# Notebook Summary 


### Quickstart

  1. Import etiq library - for install please check our docs (https://docs.etiq.ai/) 

  2. Login to the dashboard - this way you can send the results to your dashboard instance (Etiq AWS instance if you use the SaaS version). To deploy on your own cloud instance, get in touch (info@etiq.ai)

  3. Create or open a project 
  
### Feature drift


  4. Load Adult dataset
  
  5. Create drifted dataset based on Adult - for example purposes
  
  6. Load your config file and create your snapshot
  
  7. Scan for feature drift 
  
  
### Concept & target drift
  
  8. Create drifted datasets based on Adult - for example purposes 
  
  9. Load your config file and create your snapshot
  
  10. Scan for feature, concept and target drift
  


## What is drift?

Drift can impact your model in production and make it perform worse than you initially expected. 

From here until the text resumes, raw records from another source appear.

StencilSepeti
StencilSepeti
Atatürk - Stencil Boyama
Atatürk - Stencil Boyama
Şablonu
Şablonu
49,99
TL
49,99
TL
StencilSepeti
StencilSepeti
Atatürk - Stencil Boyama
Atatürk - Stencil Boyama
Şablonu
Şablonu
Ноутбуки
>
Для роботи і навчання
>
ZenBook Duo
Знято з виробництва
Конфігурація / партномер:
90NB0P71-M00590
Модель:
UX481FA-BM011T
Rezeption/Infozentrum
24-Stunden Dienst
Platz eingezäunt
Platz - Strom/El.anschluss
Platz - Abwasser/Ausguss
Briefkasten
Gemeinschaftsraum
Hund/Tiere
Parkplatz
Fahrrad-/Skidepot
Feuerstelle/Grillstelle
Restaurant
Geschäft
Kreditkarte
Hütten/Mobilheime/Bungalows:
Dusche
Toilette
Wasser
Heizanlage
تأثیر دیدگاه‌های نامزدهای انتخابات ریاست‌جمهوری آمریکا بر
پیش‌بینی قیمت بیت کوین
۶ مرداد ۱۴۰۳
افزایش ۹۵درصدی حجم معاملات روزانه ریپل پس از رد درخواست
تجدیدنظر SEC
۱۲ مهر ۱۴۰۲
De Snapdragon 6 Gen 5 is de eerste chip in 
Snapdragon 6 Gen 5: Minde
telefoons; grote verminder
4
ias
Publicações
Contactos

There are a few different kinds of drift:

1. Feature drif

Feature drift takes place when the distributions of the input features changes. For instance, perhaps you built your model on a sample dataset from the winter period and it's now summer, and your model predicting what kind of dessert people are more likely to buy is not longer as accurate. 


2. Target drift 

Similarly to feature drift, target drif is about distribution of the predicted feature changing from one time period to the next. 


3. Concept drift 

Concept drift occurs when the relationships between the features and the predicted changes over time. 


4. Prediction drift

We do not include scans related to prediction drift as we think that other scans will probably be more likely to uncover these issues and given our main use cases right now (classification). Prediction drift refers to those instances when something happened to the model scoring itself when running in production and the relationship, which means that somehow with the same or similar input dataset you'd get different predictions in the post-period as you did in the previous period.



## Set-up

In [1]:

import etiq



Thanks for trying out the ETIQ.ai toolkit!

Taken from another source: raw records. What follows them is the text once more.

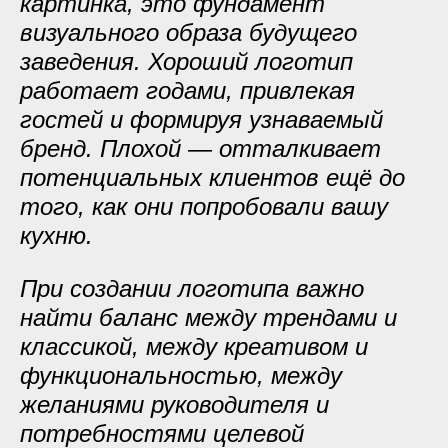
картинка, это фундамент
визуального образа будущего
заведения. Хороший логотип
работает годами, привлекая
гостей и формируя узнаваемый
бренд. Плохой — отталкивает
потенциальных клиентов ещё до
того, как они попробовали вашу
кухню.
При создании логотипа важно
найти баланс между трендами и
классикой, между креативом и
функциональностью, между
желаниями руководителя и
потребностями целевой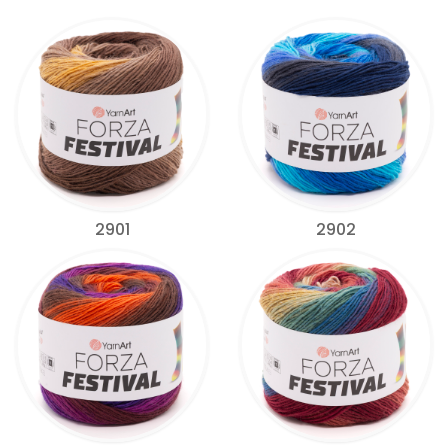
2901
2902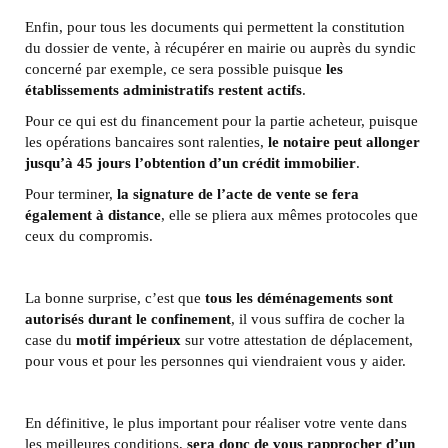
Enfin, pour tous les documents qui permettent la constitution
du dossier de vente, à récupérer en mairie ou auprès du syndic
concerné par exemple, ce sera possible puisque
les
établissements administratifs restent actifs
.
Pour ce qui est du financement pour la partie acheteur, puisque
les opérations bancaires sont ralenties,
le notaire peut allonger
jusqu’à 45 jours l’obtention d’un crédit immobilier
.
Pour terminer,
la signature de l’acte de vente se fera
également à distance
, elle se pliera aux mêmes protocoles que
ceux du compromis.
La bonne surprise, c’est que
tous les déménagements sont
autorisés durant le confinement
, il vous suffira de cocher la
case du
motif impérieux
sur votre attestation de déplacement,
pour vous et pour les personnes qui viendraient vous y aider.
En définitive, le plus important pour réaliser votre vente dans
les meilleures conditions,
sera donc de vous rapprocher d’
un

Visit our getting started documentation at https://docs.etiq.ai/

Visit our Slack channel at https://etiqcore.slack.com/ for support or feedback.



In [2]:
from etiq import login as etiq_login
etiq_login("https://dashboard.etiq.ai/", "<token>")

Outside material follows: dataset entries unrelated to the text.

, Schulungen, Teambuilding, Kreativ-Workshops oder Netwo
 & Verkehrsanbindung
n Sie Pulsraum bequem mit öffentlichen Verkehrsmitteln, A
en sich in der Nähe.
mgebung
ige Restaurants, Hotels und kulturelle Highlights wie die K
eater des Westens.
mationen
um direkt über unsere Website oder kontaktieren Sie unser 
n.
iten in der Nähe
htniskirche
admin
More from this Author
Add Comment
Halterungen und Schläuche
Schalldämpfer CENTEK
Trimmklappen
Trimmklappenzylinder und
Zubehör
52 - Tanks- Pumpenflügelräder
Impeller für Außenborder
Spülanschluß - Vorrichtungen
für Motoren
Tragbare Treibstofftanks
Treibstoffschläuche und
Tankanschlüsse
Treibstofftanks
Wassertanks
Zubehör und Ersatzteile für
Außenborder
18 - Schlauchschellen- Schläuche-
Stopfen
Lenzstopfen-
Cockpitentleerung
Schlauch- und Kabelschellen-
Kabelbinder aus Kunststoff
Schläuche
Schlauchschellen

(Dashboard supplied updated license information)


Connection successful. Projects and pipelines will be displayed in the dashboard. 😀

In [3]:
# Can get/create a single named project
project = etiq.projects.open(name="Drift_Scans")

## Create the test datasets based on the Adult Income Dataset


To illustrate some of the library's features, we build a model that predicts whether an applicant makes over or under 50K using the Adult dataset from https://archive.ics.uci.edu/ml/datasets/adult.

In [4]:
# Loading a dataset. We're using the adult dataset
data = etiq.utils.load_sample("adultdata")
data.head()


Unnamed: 0,age,workclass,fnlwgt,education,educational-num,marital-status,occupation,relationship,race,gender,capital-gain,capital-loss,hours-per-week,native-country,income
0,25,Private,226802,11th,7,Never-married,Machine-op-inspct,Own-child,Black,Male,0,0,40,United-States,<=50K
1,38,Private,89814,HS-grad,9,Married-civ-spouse,Farming-fishing,Husband,White,Male,0,0,50,United-States,<=50K
2,28,Local-gov,336951,Assoc-acdm,12,Married-civ-spouse,Protective-serv,Husband,White,Male,0,0,40,United-States,>50K
3,44,Private,160323,Some-college,10,Married-civ-spouse,Machine-op-inspct,Husband,Black,Male,7688,0,40,United-States,>50K
4,18,?,103497,Some-college,10,Never-married,?,Own-child,White,Female,0,0,30,United-States,<=50K


In [5]:
from etiq.transforms import LabelEncoder
import pandas as pd
import numpy as np 

# use a LabelEncoder to transform categorical variables
cont_vars = ['age', 'educational-num', 'fnlwgt', 'capital-gain', 'capital-loss', 'hours-per-week']
cat_vars = list(set(data.columns.values) - set(cont_vars))

label_encoders = {}
data_encoded = pd.DataFrame()
for i in cat_vars:
    label = LabelEncoder()
    data_encoded[i] = label.fit_transform(data[i])
    label_encoders[i] = label

data_encoded.set_index(data.index, inplace=True)
data_encoded = pd.concat([data.loc[:, cont_vars], data_encoded], axis=1).copy()


In [6]:

# Create the "drifted" dataset
todays_dataset_df = data_encoded.copy()
todays_dataset_df["hours-per-week"] = todays_dataset_df["hours-per-week"].multiply(1.2)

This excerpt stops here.